Today I went to Senator Harris’ campaign rally. It was exciting to think that I might be seeing America’s first female president.
With a couple of dozen vying for the job, some of whom are much better funded, her odds of making it may not be great, but I think she could do it.
I was also looking forward to hearing Bakari Sellers moderate the town hall-style meeting. He’s an impressive figure in his own right, and I fully expect to see him in a federal office soon.
To me, though, the rapport between the two was as compelling as the rally.
An Orangeburg icon and a gifted orator, Mr. Sellers delivered his introduction expertly. He called out folks by name, offering each a wide smile. He gave a deep bow to SCSU and all HBCUs, and he talked about Dr. King’s “fierce urgency of now.”
That’s when it stopped being an ordinary political rally.
Mr. Sellers went on to explain that there are two dates that have sealed his personal commitment to Senator Harris’ campaign and to the causes she is championing.
The first was February 8, 1968, the date of the Orangeburg Massacre, in which highway patrol officers fired on civil rights protesters, killing three students and injuring 27, and for which incident his father was sentenced to prison.
The second was January 7, 2019, the day his wife gave birth to their twins, Stokely and Sadie. He halted for a moment. His head dipped down, and he closed his eyes so that he could regain his breath and his composure.
When he spoke again, Mr. Sellers explained that Senator Harris was the only candidate in the race who was fighting, literally, for the lives of black women like his wife, who nearly died the day their twins were born.

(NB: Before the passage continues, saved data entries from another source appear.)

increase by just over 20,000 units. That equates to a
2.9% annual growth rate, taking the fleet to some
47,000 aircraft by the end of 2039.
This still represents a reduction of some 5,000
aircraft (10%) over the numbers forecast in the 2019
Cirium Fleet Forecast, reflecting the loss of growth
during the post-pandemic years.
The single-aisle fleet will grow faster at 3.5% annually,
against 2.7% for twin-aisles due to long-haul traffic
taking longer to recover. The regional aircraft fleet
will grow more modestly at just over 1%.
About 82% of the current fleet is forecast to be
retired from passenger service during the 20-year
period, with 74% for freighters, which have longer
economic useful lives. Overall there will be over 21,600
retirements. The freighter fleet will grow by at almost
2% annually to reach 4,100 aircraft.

A fact of which I was unaware until today, is that — irrespective of income or education — black women are three times more likely to die in childbirth than white women. Apparently, healthcare professionals simply don’t take the concerns expressed by black patients as seriously as they take the concerns they receive from white patients.
Apparently, too, Senator Harris has proposed legislation aimed specifically at reducing this disparity. Naturally, Mr. Sellers is doing whatever he can to make sure she succeeds.
This is the stuff of friendships that last and, perhaps, of campaigns that succeed.